Swordsman of Mars: Avalon editionA Princess of Mars: 1st edition cover art by Frank Schoonover

In fact, the unreliable narrative, or the unreliable narrator, has been a staple of fiction for years.  Noir is full of stories where the protagonist turns out to be completely mistaken as a result of jumped conclusions or bad information.   In Swordsman of Mars, for example Harry Thorne jumps to the wrong conclusions about Neva.   In the Moon Maid, Julian jumps to all sorts of conclusions about how the dynamics of the Moon work, but its clear that he's obviously guessing.  John Carter's words often depart from his actions, and in fact, Carter gets told a few transparent whoppers by people, some of which he explodes and some of which he doesn't.

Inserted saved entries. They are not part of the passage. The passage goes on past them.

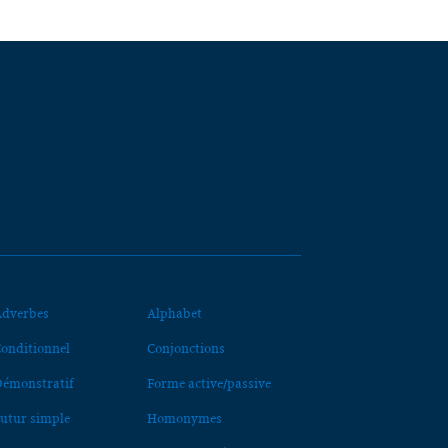
dverbes
Alphabet
onditionnel
Conjonctions
émonstratif
Forme active/passive
utur simple
Homonymes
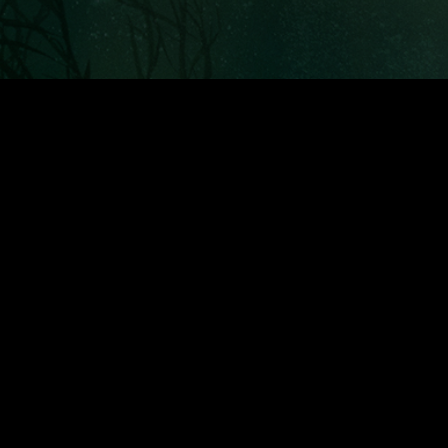
edot:
Sivusto:
northernfishinggames.com
Junior Camps 2026
$
Kilpailu 2025
$
Kilpailusäännöt 2025
$
Osallistujat 2025
$
Nuorisotyö
$
Tietosuojaseloste
$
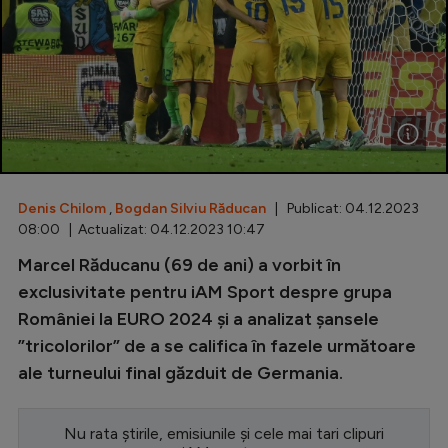
Special
Diverse
Inedit
Clasamente
Denis Chilom
,
Bogdan Silviu Răducan
| Publicat: 04.12.2023
08:00 | Actualizat: 04.12.2023 10:47
Champions League
Marcel Răducanu (69 de ani) a vorbit în
exclusivitate pentru iAM Sport despre grupa
Europa League
României la EURO 2024 și a analizat șansele
Conference League
”tricolorilor” de a se califica în fazele următoare
CM 2026
ale turneului final găzduit de Germania.
Premier League
Nu rata știrile, emisiunile și cele mai tari clipuri
LaLiga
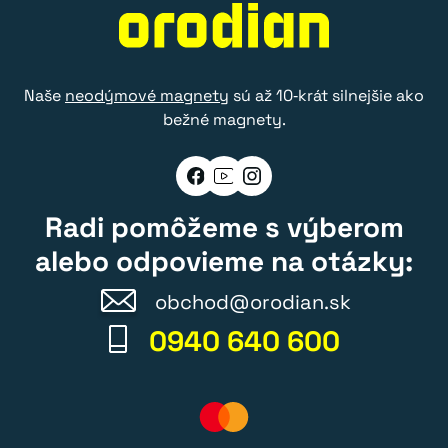
Naše
neodýmové magnety
sú až 10‑krát silnejšie ako
bežné magnety.
Radi pomôžeme s výberom
alebo odpovieme na otázky:
obchod@orodian.sk
0940 640 600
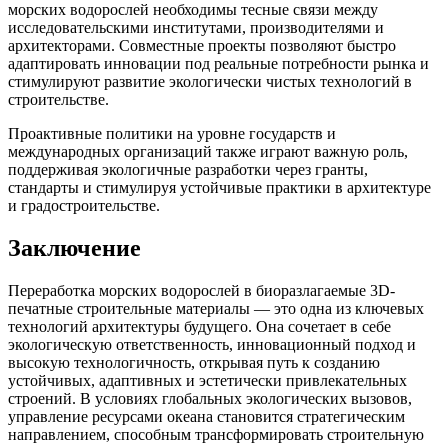
морских водорослей необходимы тесные связи между
исследовательскими институтами, производителями и
архитекторами. Совместные проекты позволяют быстро
адаптировать инновации под реальные потребности рынка и
стимулируют развитие экологически чистых технологий в
строительстве.
Проактивные политики на уровне государств и
международных организаций также играют важную роль,
поддерживая экологичные разработки через гранты,
стандарты и стимулируя устойчивые практики в архитектуре
и градостроительстве.
Заключение
Переработка морских водорослей в биоразлагаемые 3D-
печатные строительные материалы — это одна из ключевых
технологий архитектуры будущего. Она сочетает в себе
экологическую ответственность, инновационный подход и
высокую технологичность, открывая путь к созданию
устойчивых, адаптивных и эстетически привлекательных
строений. В условиях глобальных экологических вызовов,
управление ресурсами океана становится стратегическим
направлением, способным трансформировать строительную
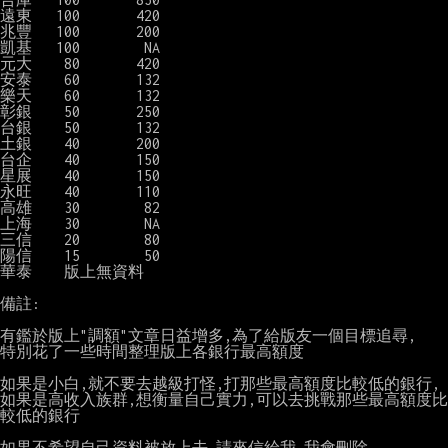
遠東   100       420      
 Robbins      
兆豐   100       200      
 serge23      
凱基   100        NA      
 littmany     
元大    80       420      
 Robbins      
安泰    60       132      
 Dalwin       
樂天    60       132      
 Dalwin       
彰銀    50       250      
 ericlai0406t 
台銀    50       132      
 Dalwin       
土銀    40       200      
 PuloBro      
台企    40       150      
 Photovoltaic 
星展    40       150      
 MUENFENG     
永旺    40       110      
 senju        
高雄    30        82      
 K999         
上海    30        NA      
 inedu        
三信    20        80      
 kuio0115     
陽信    15        50      
 loyamnet     
華泰    版上無資料

備註:

有鑑於版上"調額"文章日益增多,為了給版友一個目標追尋,

特別花了一些時間整理版上各銀行最高額度

如果是小白,就不要去越級打怪,打那些最高額度比較低的銀行,

如果是高收入族群,想衡量自己實力,可以去挑戰那些最高額度比
較低的銀行

如果不希望自己資料被放上去 請來信給我 我會刪除
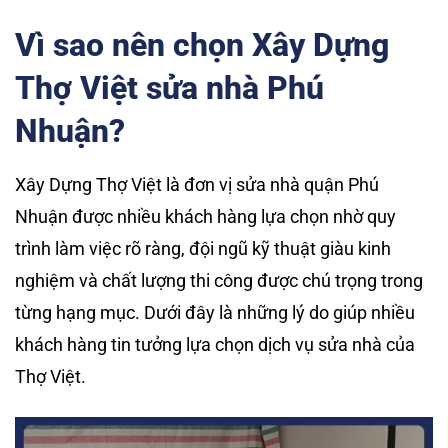
Vì sao nên chọn Xây Dựng
Thợ Việt sửa nhà Phú
Nhuận?
Xây Dựng Thợ Việt là đơn vị sửa nhà quận Phú
Nhuận được nhiều khách hàng lựa chọn nhờ quy
trình làm việc rõ ràng, đội ngũ kỹ thuật giàu kinh
nghiệm và chất lượng thi công được chú trọng trong
từng hạng mục. Dưới đây là những lý do giúp nhiều
khách hàng tin tưởng lựa chọn dịch vụ sửa nhà của
Thợ Việt.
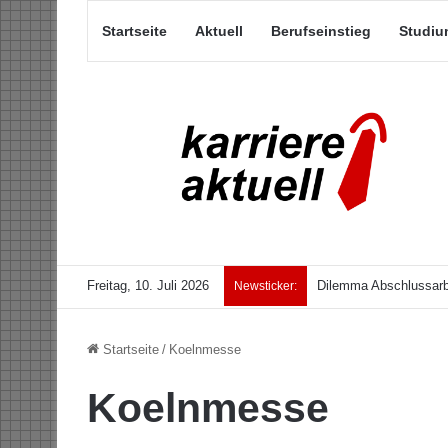
Startseite
Aktuell
Berufseinstieg
Studiu
Freitag, 10. Juli 2026
Dilemma Abschlussarb
Newsticker:
Startseite
/
Koelnmesse
Koelnmesse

So, as to whether Kline’s Mars is in the past or how far it's in the past, we cannot be sure.   Morgan never justifies or explains how he knows this or how they determined a time period, and in many respects, it seems irrelevant either to the plot or the flow of information and persons between worlds.  It is a statement which seems to have no practical bearing on anything, when conceivably it should have (like time travel being a one way trip, or the ‘interface’ with time being erratic, or the flow rates differing...  But Dr. Morgan never even peaks ahead into Mars future, still millions of years in the past, to see what Boyd might have been like as king of the planet in Swordsman of Mars.

At best, Kline was simply trying to get around the evolving picture of Mars as a dead world, an idea that was becoming more and more ingrained.   In 1912 after all, when A Princess of Mars came out, people pretty much took Percival Lowell as mostly gospel.   By 1930, there was increasing evidence that Mars was colder, that its atmosphere was incredibly thin and lacked both water and oxygen. Perhaps, adding a bit of wiggle room to avoid people asking when Harry Thorne was going to meet John Carter.   After all, both books were set on Mars, and by the 1930s, Barsoom had become 'the' Mars.   You actually had to do a bit of work.   It would be like doing a Jungle Book in Africa, Tarzan would loom in the back of the reader's mind, no matter what, which may explain why Kline’s Jan is set in South America.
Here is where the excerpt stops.